経営判断や組織再編の一環として、職位・役割を変更するのが「人事権行使としての降格(降職)」です。たとえば「マネージャーとしての成果が出ていないため、一般社員に戻す」といったケースがこれにあたります。法的根拠は就業規則の人事権条項と労働契約であり、懲戒処分とは性質が異なります。

懲戒処分としての降格(懲戒降格)

不正行為やハラスメントなど、問題行動に対する制裁として職位を下げるのが「懲戒降格」です。こちらは就業規則の懲戒規程に明確な根拠条文がなければ実施できません。また、手続き(弁明の機会付与など)も厳格に求められます。

混同するとどんなリスクが生じるか

「問題のある社員を懲らしめたい」という意図で懲戒降格を行いたいのに、就業規則に懲戒規程がなく、人事権行使として処理してしまうケースがあります。逆に、業務上の必要性による降職なのに懲戒処分の手続きを踏んでしまうケースも見られます。いずれも手続き上の瑕疵となり、後日「無効」と判断されるリスクがあります。まず「どちらの降格か」を明確にすることが、適法な手続きの大前提です。

同意なしの降格は違法か——人事権行使の限界

同意なしでも降格できる条件

人事権行使としての降格は、一定の要件を満たせば本人の同意がなくても実施できます。必要な条件は大きく三つです。まず就業規則に「人事権(配置転換・職位変更)の根拠条項」が存在すること。次に「業務上の必要性」があること(パフォーマンス不振・組織再編・役割消滅など)。そして「権利濫用に当たらないこと」、つまり不当な目的や過大な不利益を社員に与えていないことです。法的根拠は労働契約法第3条・第16条(解雇権濫用法理の類推)などに求められます。

「業務上の必要性」とは何か

業務上の必要性は、感覚的な「なんとなく合わない」では認められません。たとえば「半期連続で目標達成率が50%を下回り、複数回の改善面談を経てもパフォーマンスが改善しなかった」「組織改編でマネージャーポストが廃止された」など、客観的に説明できる事実が必要です。
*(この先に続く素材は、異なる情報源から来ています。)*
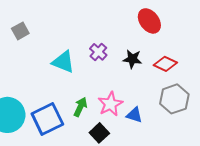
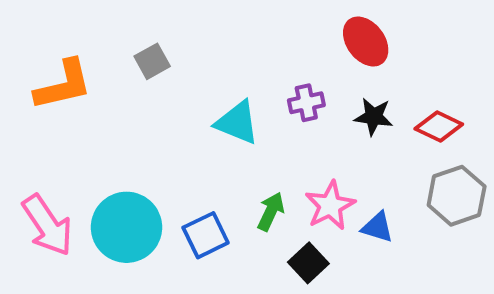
red ellipse: (149, 21) -> (366, 41), moved
purple cross: (98, 52) -> (306, 103), turned 36
blue square: (47, 119) -> (206, 235), size x0.7

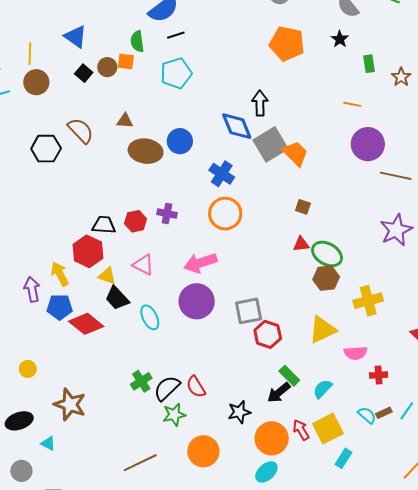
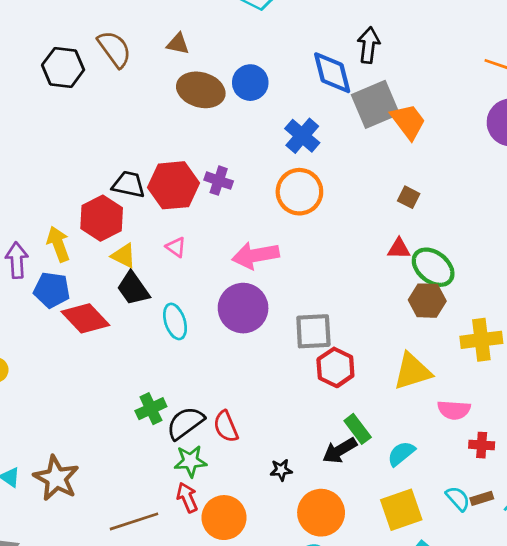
red hexagon: (136, 221) -> (173, 185), size x1.6
pink triangle: (143, 265) -> (176, 247), size x0.7
brown star: (70, 404) -> (56, 478), moved
black star: (239, 412) -> (281, 470), size x0.7
red arrow: (301, 430) -> (187, 497), moved

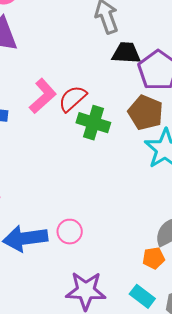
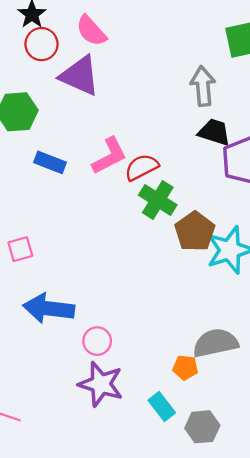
brown pentagon: (146, 113) -> (195, 231), moved
pink circle: (70, 232) -> (97, 341), moved

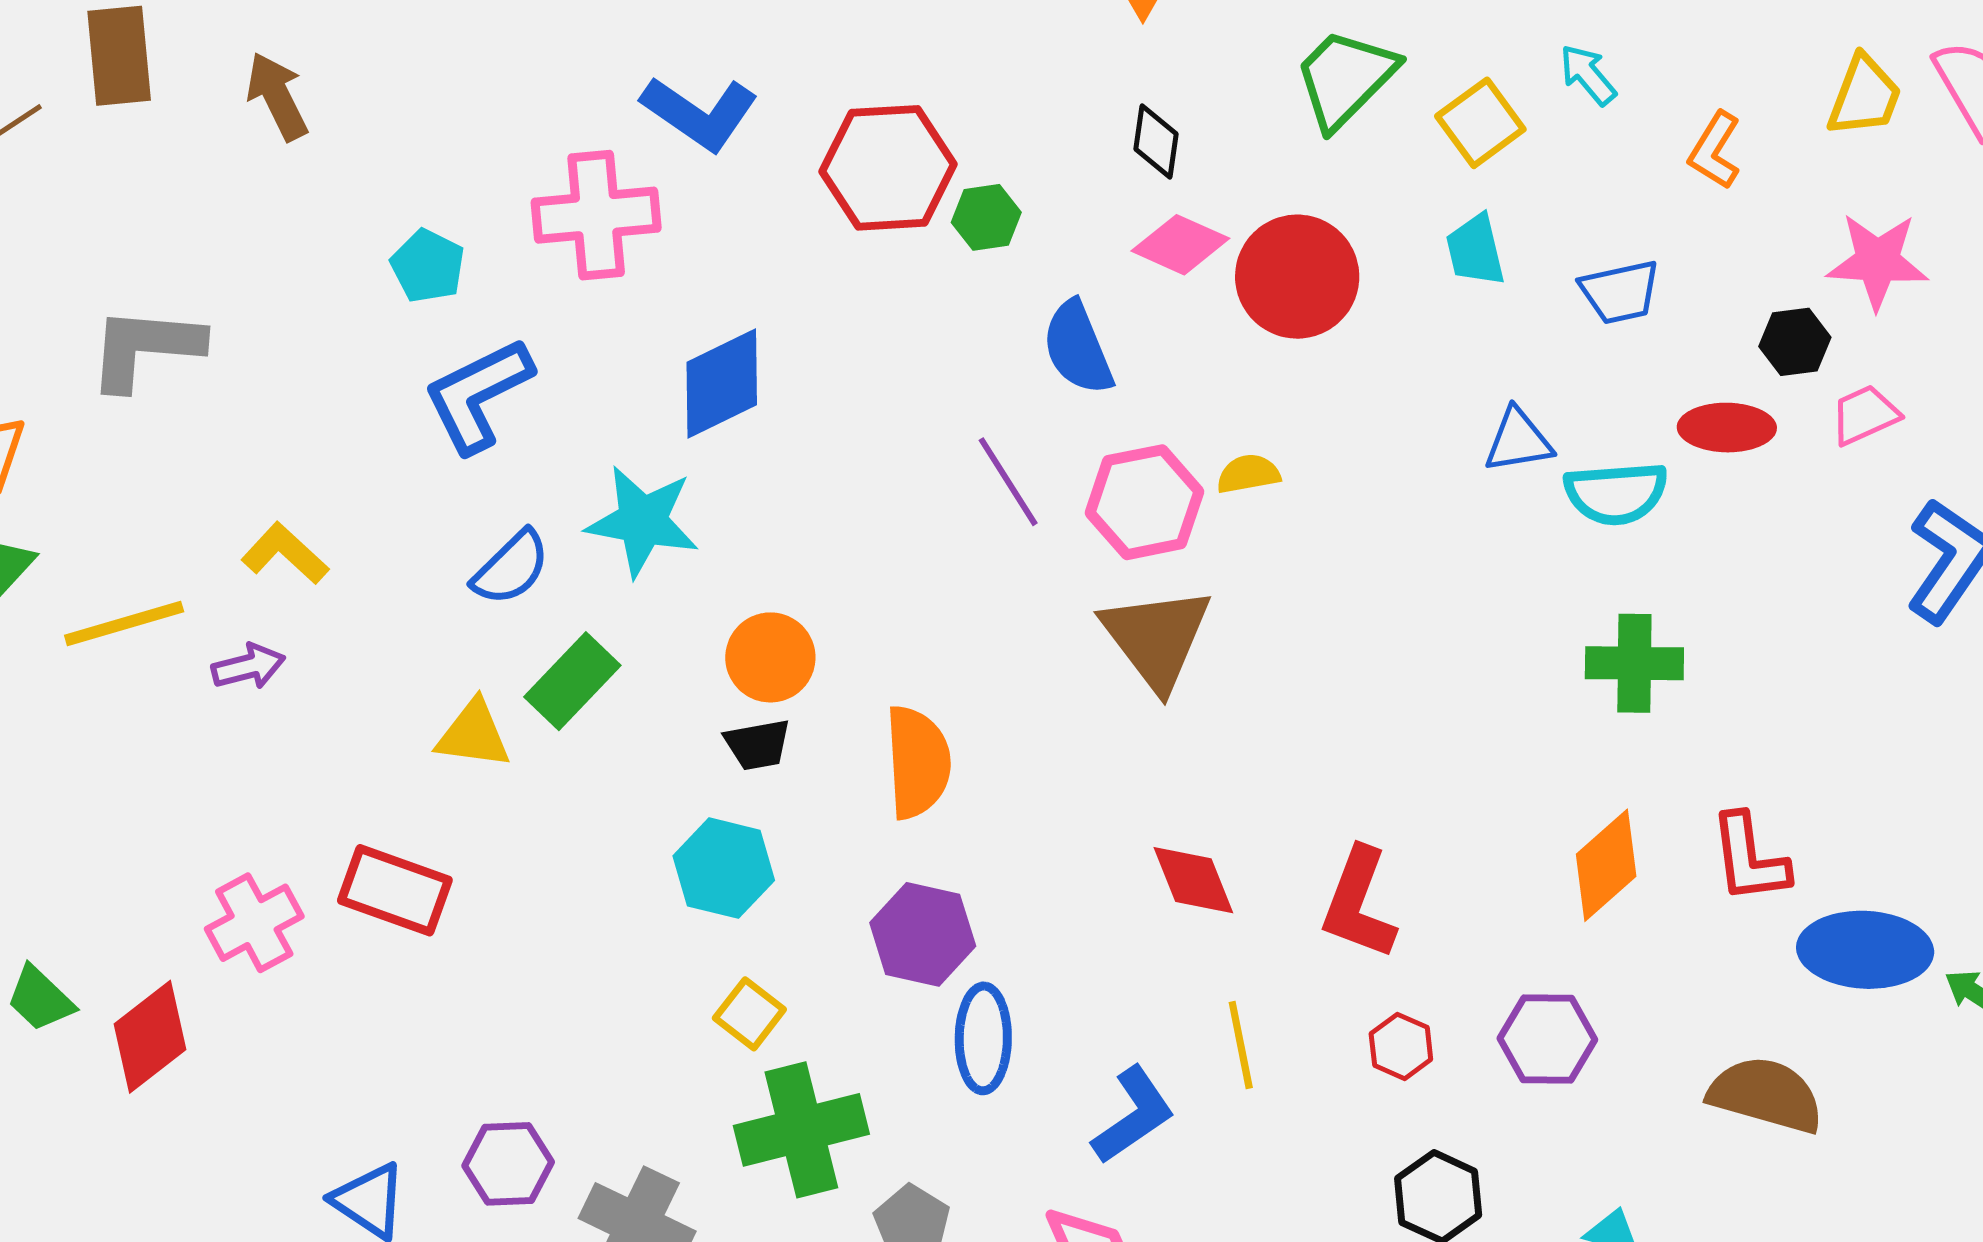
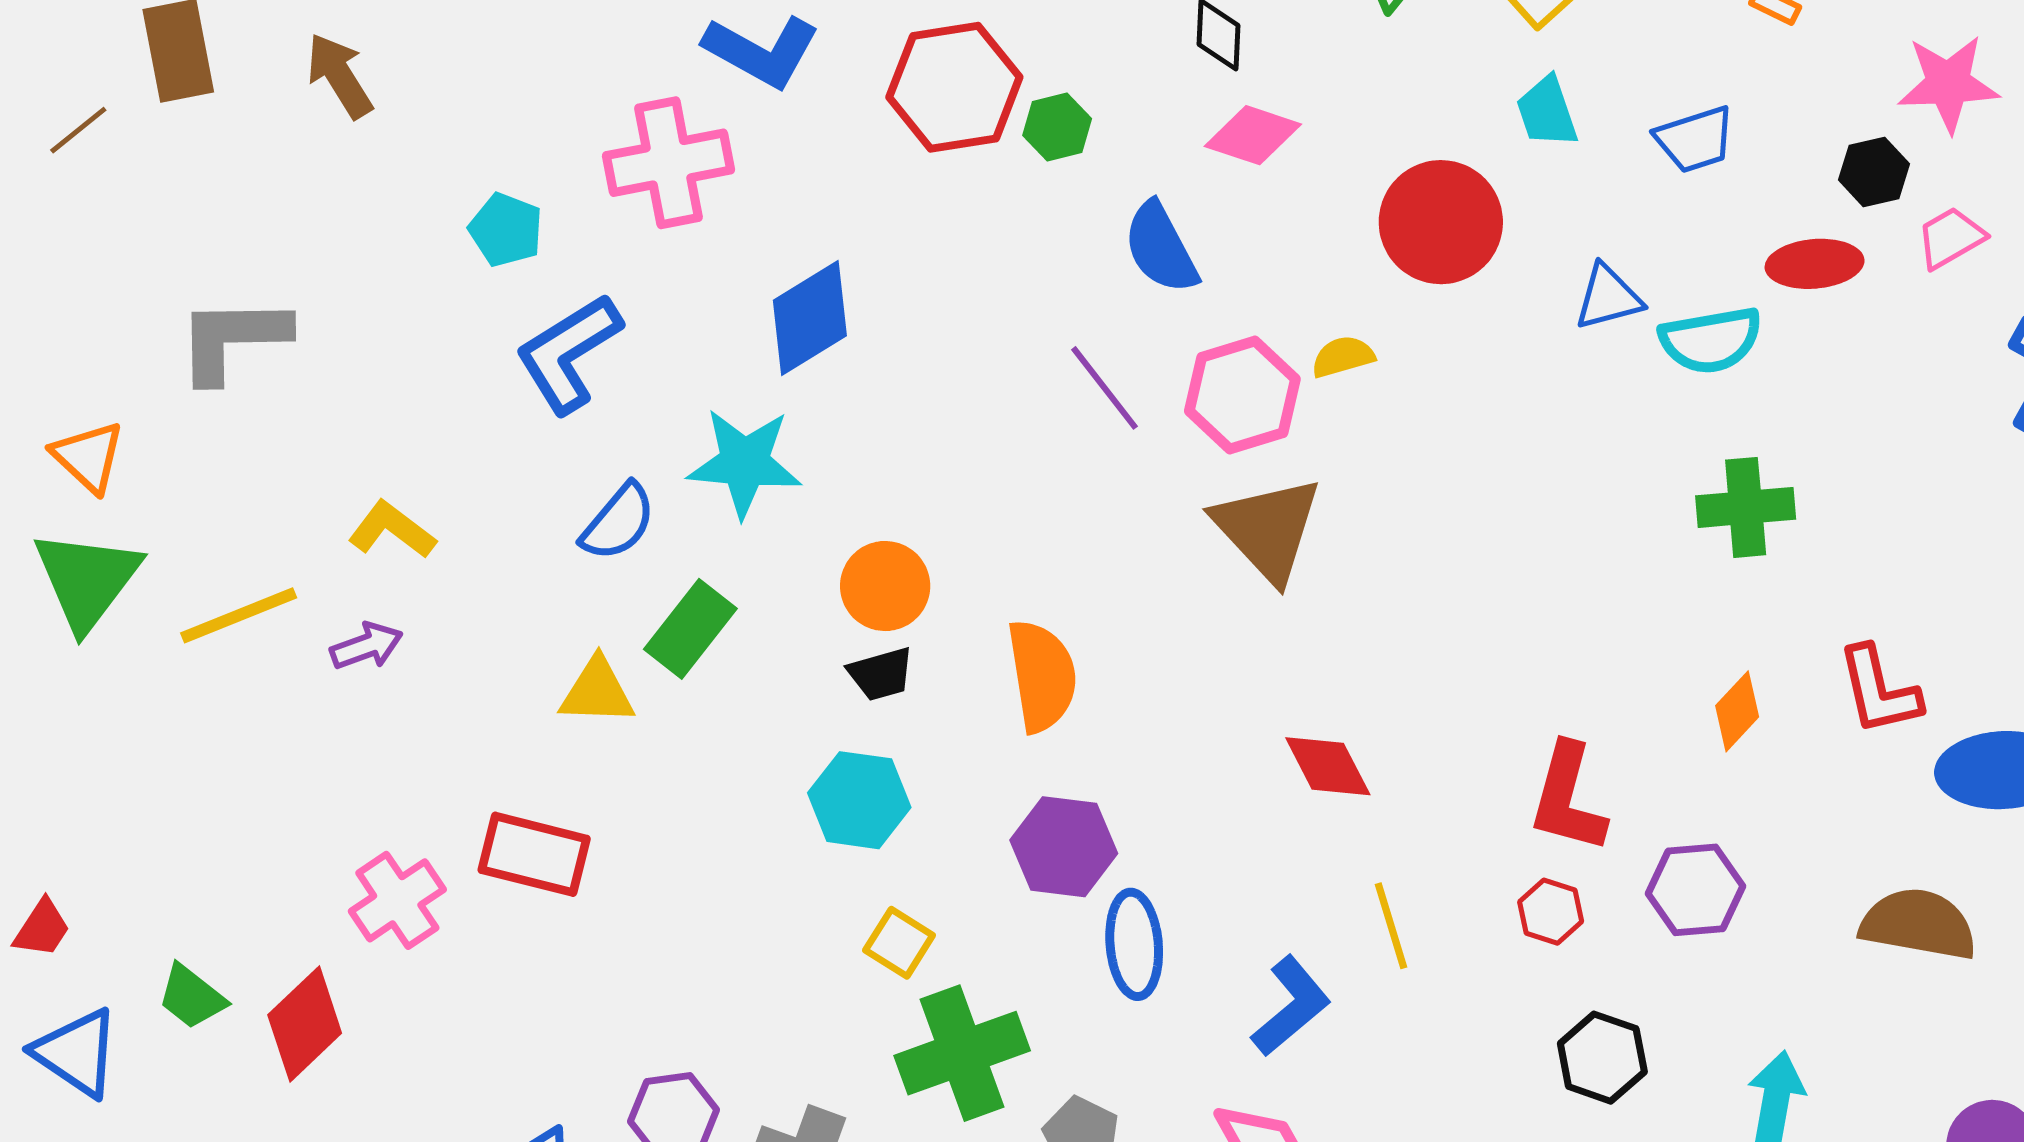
red circle: (1297, 277) -> (1441, 222), moved
orange diamond: (1606, 865) -> (1737, 711), size x0.7
red L-shape: (1359, 904) -> (1568, 798), moved

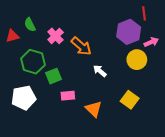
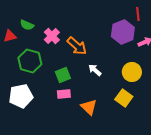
green semicircle: (30, 25) -> (27, 25), turned -40
yellow circle: (137, 60) -> (132, 72), moved
green square: (53, 76) -> (63, 75), moved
日ごろから面談記録・業績データ・改善指導の記録を残しておくことが、後のトラブル防止につながります。

権利濫用と見なされる典型パターン

業務上の必要性があっても、降格の目的や不利益の程度によっては「権利濫用」と判断されます。たとえば「産休・育休取得後に突然降格させた」「メンタル不調による休職明けに事前説明なく職位を下げた」「特定の人物を組織から排除する目的で降格した」などが典型例です。降格の目的と理由は、常に客観的・業務的な根拠に基づいている必要があります。

給与引き下げは降格とは別に考える

降格が有効でも給与が自動的に下がるわけではない

降格(職位変更)と給与引き下げは、法的に別々の問題です。「降格を辞令一枚で通知すれば給与も下がる」という認識は誤りで、中小企業でよく見られる危険な誤解です。降格が適法に行われたとしても、給与引き下げが自動的に有効になるとは限りません。

就業規則の等級連動型か、個別合意型かで対応が変わる

給与の決まり方には大きく二つのパターンがあります。就業規則に「〇等級=月給〇〇万円」と明記されている「職位連動型」の場合、降格による等級変更に伴って給与が変更される根拠が規則上存在します。一方、個人ごとに個別契約で給与が定められている「個別合意型」の場合は、労働者の個別同意が必要です。法的根拠は労働契約法第8条(合意による労働条件変更)・第9条(就業規則による不利益変更の禁止原則)などです。まず自社の給与体系がどちらに該当するかを確認してください。

不利益変更として無効になるケース

就業規則の変更によって給与を引き下げる場合、労働契約法第10条の「合理性」要件を満たさなければなりません。最高裁判例(秋北バス事件・みちのく銀行事件など)の流れを踏まえると、特に高賃金層に対する大幅な引き下げは合理性の基準が厳しく判断される傾向があります。「降格したから給与も下げた」という事後的な説明では不十分で、変更前に十分な説明と合意形成のプロセスを踏むことが重要です。

同意書は「もらえば安心」ではない

最高裁が示した同意の有効性基準

2016年の山梨県民信用組合事件において、最高裁は労働条件引き下げへの同意の有効性について重要な判断基準を示しました。それは「労働者が自由な意思に基づいて同意したといえるか」という点です。単にサインがあるだけでは足りず、不利益の内容・程度を十分に説明した上での理解と同意であること、また同意しなかった場合の代替手段が提示されていたかどうかも考慮されます。

無効と判断されやすい同意取得のパターン

実務でよく見られる問題のある同意取得には次のようなパターンがあります。面談の場でその場でサインを求め、考慮時間を与えない。「サインしなければ解雇になる」などと示唆して圧力をかける。変更後の給与額や変更時期を明示しないまま同意書を作成する。これらは後日「強迫・錯誤による同意であった」として無効と判断されるリスクがあります。

適切な同意取得フローとは

有効な同意を得るためには、まず降格理由と新しい職位・給与の内容を書面で明示した面談を実施します。次に、最低でも数日間の考慮期間を付与します。その後、本人が自発的にサインした同意書を受領し、就業規則・雇用契約書との整合性を確認します。このプロセスを記録として残しておくことで、後日のトラブルに備えることができます。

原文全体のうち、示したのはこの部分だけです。